Another reason for a teenager or anyone of limited means to consider taking out more than minimum insurance is to protect future wealth. Let's posit the case of the impecunious youngster who reads diligently here on cmf and becomes an investment guru, ending up with a net worth of $10 million by age 23. That $2 million judgment against said youngin' is still lurking out there. Here in B.C., a judgment is good for 10 years. It does not then necessarily expire. It may be sued upon and then it's good for another 10 years (Limitation Act, s. 7). So, if you are poor today, unless you remain resolute in your vow of poverty, you might just have to pay the piper someday. Even if you do not pull yourself up by your bootstraps, you might inherit wealth from your boomer parents and the judgment creditor will swoop in and make off with the spoils.

As an interesting aside, in B.C. we have legislation I suspect 99% of parents do not know about. A statutory pitfall found in s. 10 of the School Act. Here's a recent example:

Nanaimo-Ladysmith School District No. 68 v. Dean 

NEGLIGENCE — Children — Duty of parents — • EDUCATION — Students — Liability — School Act, s. 10, which imposes liability on student and parents for damage caused by the student’s intentional or negligent acts, does not require proof that the student intended to cause damage by his actions — Student and parents liable for damage caused when student activated school’s sprinkler system when he attached his friend’s padlock to a sprinkler head — Court also analyzing the student's duty of care, and finding him negligent.

http://www.courts.gov.bc.ca/jdb-txt/SC/15/00/2015BCSC0011.htm

As for the reference to "Virginia", I expected only a few to catch on. It's a reference to a bygone era. 

Today is Christmas Eve. Given the timing, perhaps the story is deserving of more than passing mention. It has a certain timeless quality and the words written in that time that none of us can remember ring as true now as they did then. Time has served only to enhance their meaning.

In September 1897, Francis Church, a former Civil War correspondent and editor at the New York Sun, received a letter from then 8-year-old Virginia O’Hanlon. In her letter, Virginia wrote:

Dear Editor, 
I am 8 years old. Some of my little friends say there is no Santa Claus. Papa says, "If you see it in the Sun, it's so." Please tell me the truth, is there a Santa Claus? 
Virginia O'Hanlon
115 West Ninety-Fifth Street

The answer, as published, reads thus:

Virginia, your little friends are wrong. They have been affected by the skepticism of a skeptical age. They do not believe except [what] they see. They think that nothing can be which is not comprehensible by their little minds. All minds, Virginia, whether they be men's or children's, are little. In this great universe of ours man is a mere insect, an ant, in his intellect, as compared with the boundless world about him, as measured by the intelligence capable of grasping the whole of truth and knowledge.

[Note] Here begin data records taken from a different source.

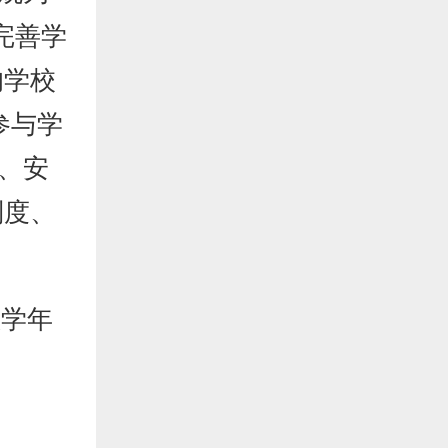
完善学
的学校
参与学
、安
制度、
教学年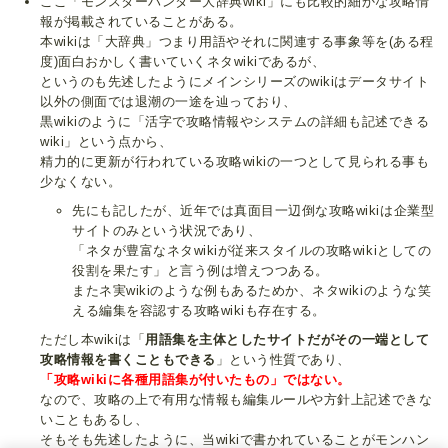
ここ「モンスターハンター大辞典wiki」にも比較的細かな攻略情
報が掲載されていることがある。
本wikiは「大辞典」つまり用語やそれに関連する事象等を(ある程
度)面白おかしく書いていくネタwikiであるが、
というのも先述したようにメインシリーズのwikiはデータサイト
以外の側面では退潮の一途を辿っており、
黒wikiのように「活字で攻略情報やシステムの詳細も記述できる
wiki」という点から、
精力的に更新が行われている攻略wikiの一つとして見られる事も
少なくない。
先にも記したが、近年では真面目一辺倒な攻略wikiは企業型
サイトのみという状況であり、
「ネタが豊富なネタwikiが従来スタイルの攻略wikiとしての
役割を果たす」と言う例は増えつつある。
またネ実wikiのような例もあるためか、ネタwikiのような笑
える編集を容認する攻略wikiも存在する。
ただし本wikiは「
用語集を主体としたサイトだがその一端として
攻略情報を書くこともできる
」という性質であり、
「攻略wikiに各種用語集が付いたもの」ではない。
なので、攻略の上で有用な情報も編集ルールや方針上記述できな
いこともあるし、
そもそも先述したように、当wikiで書かれていることがモンハン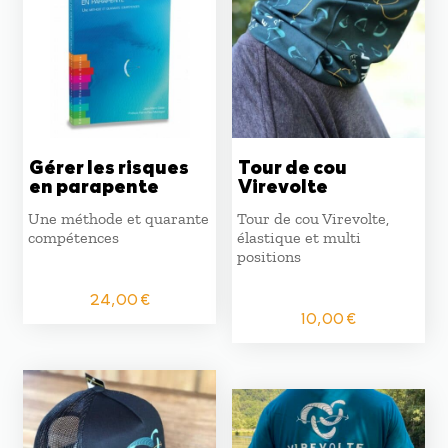
Gérer les risques
Tour de cou
en parapente
Virevolte
Une méthode et quarante
Tour de cou Virevolte,
compétences
élastique et multi
positions
24,00
€
10,00
€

Yes, Virginia, there is a Santa Claus. He exists as certainly as love and generosity and devotion exist, and you know that they abound and give to your life its highest beauty and joy. Alas! how dreary would be the world if there were no Santa Claus. It would be as dreary as if there were no Virginias. There would be no childlike faith then, no poetry, no romance to make tolerable this existence. We should have no enjoyment, except in sense and sight. The eternal light with which childhood fills the world would be extinguished.

Not believe in Santa Claus! You might as well not believe in fairies! You might get your papa to hire men to watch in all the chimneys on Christmas Eve to catch Santa Claus, but even if they did not see Santa Claus coming down, what would that prove? Nobody sees Santa Claus, but that is no sign that there is no Santa Claus. The most real things in the world are those that neither children nor men can see. Did you ever see fairies dancing on the lawn? Of course not, but that's no proof that they are not there. Nobody can conceive or imagine all the wonders there are unseen and unseeable in the world.

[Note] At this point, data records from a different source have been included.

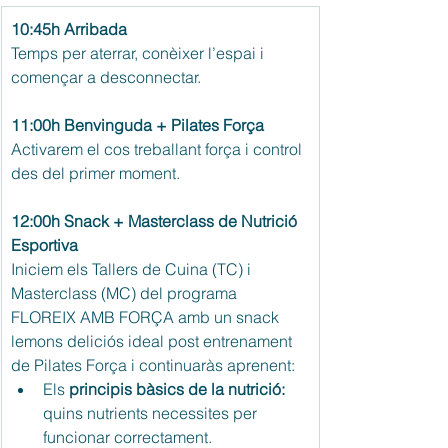
10:45h Arribada
Temps per aterrar, conèixer l’espai i 
començar a desconnectar.
11:00h Benvinguda + Pilates Força
Activarem el cos treballant força i control 
des del primer moment.
12:00h Snack + Masterclass de Nutrició 
Esportiva
Iniciem els Tallers de Cuina (TC) i 
Masterclass (MC) del programa 
FLOREIX AMB FORÇA amb un snack 
lemons deliciós ideal post entrenament 
de Pilates Força i continuaràs aprenent: 
Els 
principis bàsics de la nutrició: 
quins nutrients necessites per 
funcionar correctament.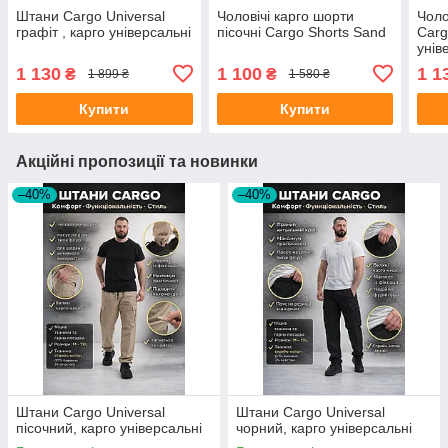
Штани Cargo Universal
Чоловічі карго шорти
Чоло
графіт , карго універсальні
пісочні Cargo Shorts Sand
Carg
унів
1 130
1 100
1 1
₴
₴
1 899 ₴
1 580 ₴
Купити
Купити
Акційні пропозиції та новинки
–40%
–40%
Штани Cargo Universal
Штани Cargo Universal
пісочний, карго універсальні
чорний, карго універсальні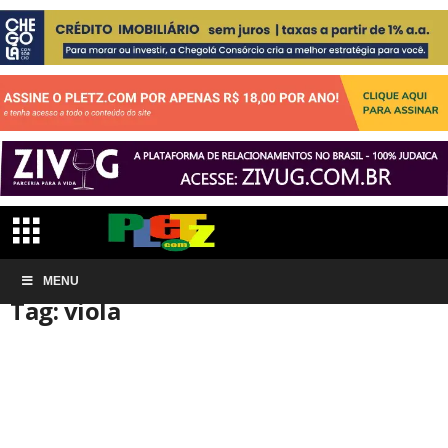
Início
MENU
Tags
Viola
Tag: viola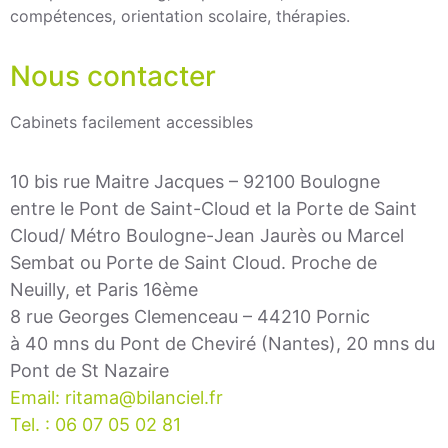
compétences, orientation scolaire, thérapies.
Nous contacter
Cabinets facilement accessibles
10 bis rue Maitre Jacques – 92100 Boulogne
entre le Pont de Saint-Cloud et la Porte de Saint
Cloud/ Métro Boulogne-Jean Jaurès ou Marcel
Sembat ou Porte de Saint Cloud. Proche de
Neuilly, et Paris 16ème
8 rue Georges Clemenceau – 44210 Pornic
à 40 mns du Pont de Cheviré (Nantes), 20 mns du
Pont de St Nazaire
Email: ritama@bilanciel.fr
Tel. : 06 07 05 02 81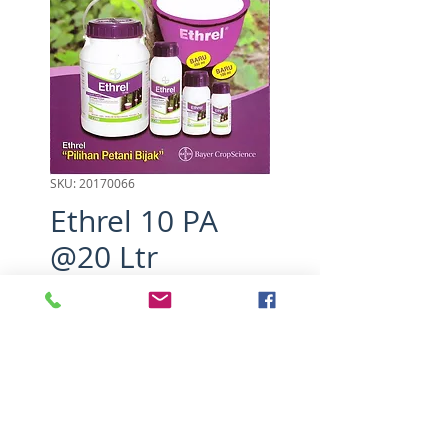
SKU: 20170066
Ethrel 10 PA
@20 Ltr
Harga
Rp 0
Kuantitas
*
Tambah ke Keranjang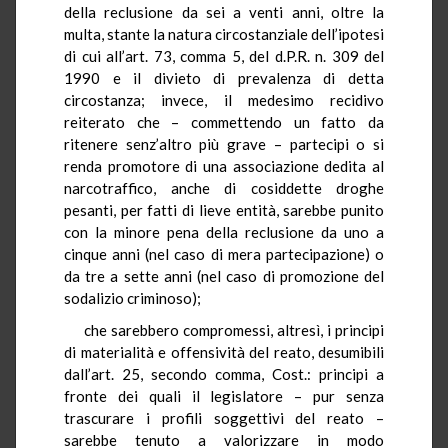
della reclusione da sei a venti anni, oltre la
multa, stante la natura circostanziale dell’ipotesi
di cui all’art. 73, comma 5, del d.P.R. n. 309 del
1990 e il divieto di prevalenza di detta
circostanza; invece, il medesimo recidivo
reiterato che – commettendo un fatto da
ritenere senz’altro più grave – partecipi o si
renda promotore di una associazione dedita al
narcotraffico, anche di cosiddette droghe
pesanti, per fatti di lieve entità, sarebbe punito
con la minore pena della reclusione da uno a
cinque anni (nel caso di mera partecipazione) o
da tre a sette anni (nel caso di promozione del
sodalizio criminoso);
che sarebbero compromessi, altresì, i principi
di materialità e offensività del reato, desumibili
dall’art. 25, secondo comma, Cost.: principi a
fronte dei quali il legislatore – pur senza
trascurare i profili soggettivi del reato –
sarebbe tenuto a valorizzare in modo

You may tear apart the baby's rattle and see what makes the noise inside, but there is a veil covering the unseen world which not the strongest man, nor even the united strength of all the strongest men that ever lived, could tear apart. Only faith, fancy, poetry, love, romance, can push aside that curtain and view and picture the supernal beauty and glory beyond. Is it all real? Ah, Virginia, in all this world there is nothing else real and abiding.

No Santa Claus! Thank God! he lives, and he lives forever. A thousand years from now, Virginia, nay, ten times ten thousand years from now, he will continue to make glad the heart of childhood.


----------



## james4beach

A question for you guys regarding car insurance on rental cars. I don't own my own car, so I don't have regular car insurance.

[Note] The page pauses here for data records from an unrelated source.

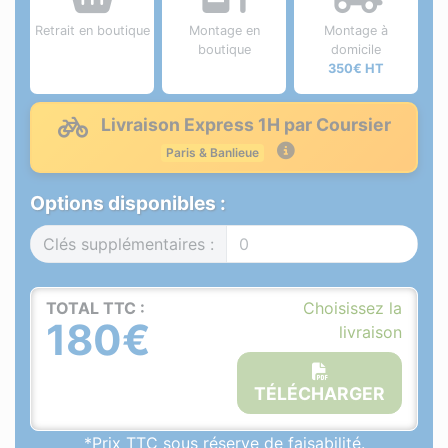
Retrait en boutique
Montage en
Montage à
boutique
domicile
350€ HT
Livraison Express 1H par Coursier
Paris & Banlieue
Options disponibles :
Clés supplémentaires :
TOTAL TTC :
Choisissez la
180€
livraison
TÉLÉCHARGER
*Prix TTC sous réserve de faisabilité.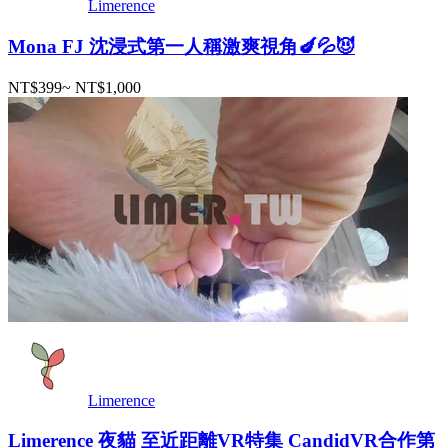
Limerence
Mona FJ 沈浸式第一人稱激爽視角🍆💦😈
NT$399
~
NT$1,000
Limerence
Limerence 夜貓 至近距離VR特集 CandidVR合作第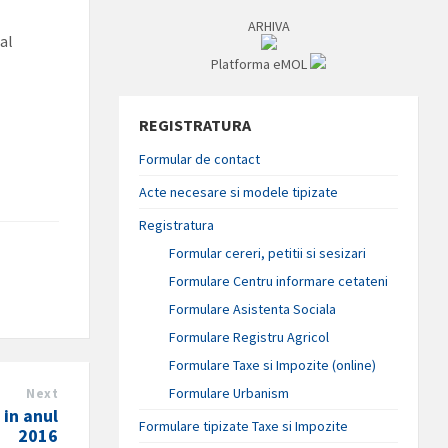
ARHIVA
cal
Platforma eMOL
REGISTRATURA
Formular de contact
Acte necesare si modele tipizate
Registratura
Formular cereri, petitii si sesizari
Formulare Centru informare cetateni
Formulare Asistenta Sociala
Formulare Registru Agricol
Formulare Taxe si Impozite (online)
Formulare Urbanism
Next
 in anul
Formulare tipizate Taxe si Impozite
2016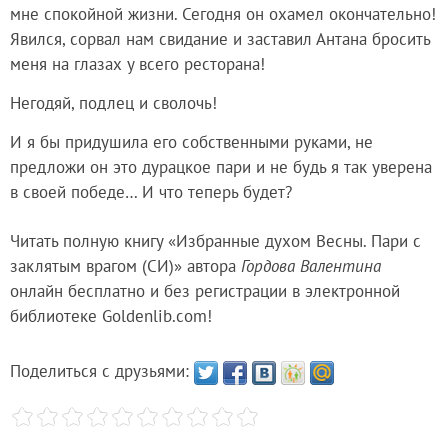
мне спокойной жизни. Сегодня он охамел окончательно!
Явился, сорвал нам свидание и заставил Антана бросить
меня на глазах у всего ресторана!
Негодяй, подлец и сволочь!
И я бы придушила его собственными руками, не
предложи он это дурацкое пари и не будь я так уверена
в своей победе… И что теперь будет?
Читать полную книгу «Избранные духом Весны. Пари с
заклятым врагом (СИ)» автора
Гордова Валентина
онлайн бесплатно и без регистрации в электронной
библиотеке Goldenlib.com!
Поделиться с друзьями:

I rent cars on the rare occasion that I need a car, and usually this is in the US. I always get the third party liability insurance (aka Supplemental Liability Protection) with 1M coverage. Collision insurance is no big deal and covered by my TD VISA. I have a positive net worth in the hundreds of K and ability to earn significant income, so I am interested in solid liability protection.

Is the rental car agency's 1M insurance good enough? Will it actually protect me if an American sues me? I've also looked into getting my own car insurance without owning a car. In the US, I inquired with Geico (as I have a US residence) but the cost was just as high as paying $15/day to the rental car agency for their 1M coverage - expensive!

Basically I'm wondering if 1M through the car rental agency is enough or if I should go for 2M, and if so, where on earth do I get that kind of insurance if I don't own a car? I am a Canadian resident and have a Canadian drivers license, so perhaps you can suggest somewhere in Canada that will let me insure rental cars even though I don't own a car.


----------



## Mukhang pera

I cannot answer that one, james.

CAA or AAA might have some ideas.


----------



## james4beach

I just learned that my home insurer offers "Personal Umbrella" liability insurance, which can add on 1M, 2M etc on top of my existing home insurance.

But the surprising part was that, according to the insurance rep, this "umbrella" insurance also follows me anywhere in the world, including in rental cars.

I don't own a car, so I don't have any car insurance. For many years, I've been wondering how to get my own liability policy that will protect me in case of a car accident and lawsuit. Now it sounds like the umbrella insurance (*under home insurance*) can do this.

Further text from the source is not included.